5G is coming, and its next big test is at the Winter Olympics

Let the 5G games begin.

The Winter Olympics underway in Pyeongchang, South Korea, showcases heated competition among the world’s finest athletes. But these Olympics are also a showcase for technology that will eventually touch all our lives: the emerging next generation of wireless commonly known as 5G, an effort backed by muscular tech from the likes of Intel, Samsung and KT (Korea Telecom).

“We are confident this is the largest 5G deployment,” says Intel chief strategy officer Aicha Evans. “The learning that we will get in terms of the key measurements will be applicable at any 5G deployment worldwide,” including the U.S.

The Olympics should provide an excellent test bed for 5G. It will be cold. There‘ll be many thousands of attendees all seeking to capture, crunch and share data at the same time. And the companies will be able to measure the strength, stability, consistency, and reliability of the network, ahead of commercializing the technology within a couple of years.

Talk of 5G inevitably invites a discussion around super-fast speeds and near-zero latency on your phone, latency being industry jargon for how quickly the network recognizes that you have requested data and in turn delivers such data to your device.

But 5G isn’t merely about a promise to deliver data speeds of 10 to 100 times what 4G LTE connections are capable. It‘s going to take awhile before most of you carry such a speed demon in your pocket, anyway. Rather, most nascent 5G deployments and trials have focused on fixed wireless solutions where data are transmitted from one stationary point to another. Think of it as an alternative to broadband in the home and elsewhere.

The Intel camera pod that captures images for virtual reality immersion. (Photo: Intel handout)

Mass adoption will take time as technical standards are hammered out and the infrastructure completed, but the ultimate expectation is that 5G will affect everything from self-driving cars and the so-called Internet of Things (i.e. Web-connected devices like refrigerators) to virtual reality, remote medicine and smart cities.

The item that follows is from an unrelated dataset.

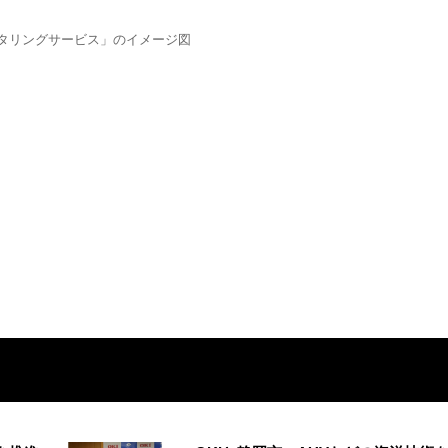
タリングサービス」のイメージ図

“Last year was about trials and understanding the performance of 5G in different conditions. And this year we’re really transitioning towards deployment and why 5G matters to people, consumers and businesses,” says Alok Shah, vice president  of networks and business development at Samsung Electronics America.

One way tech companies want to use 5G: to change the way viewers watch sports, whether they‘re inside a stadium or miles away watching in virtual reality.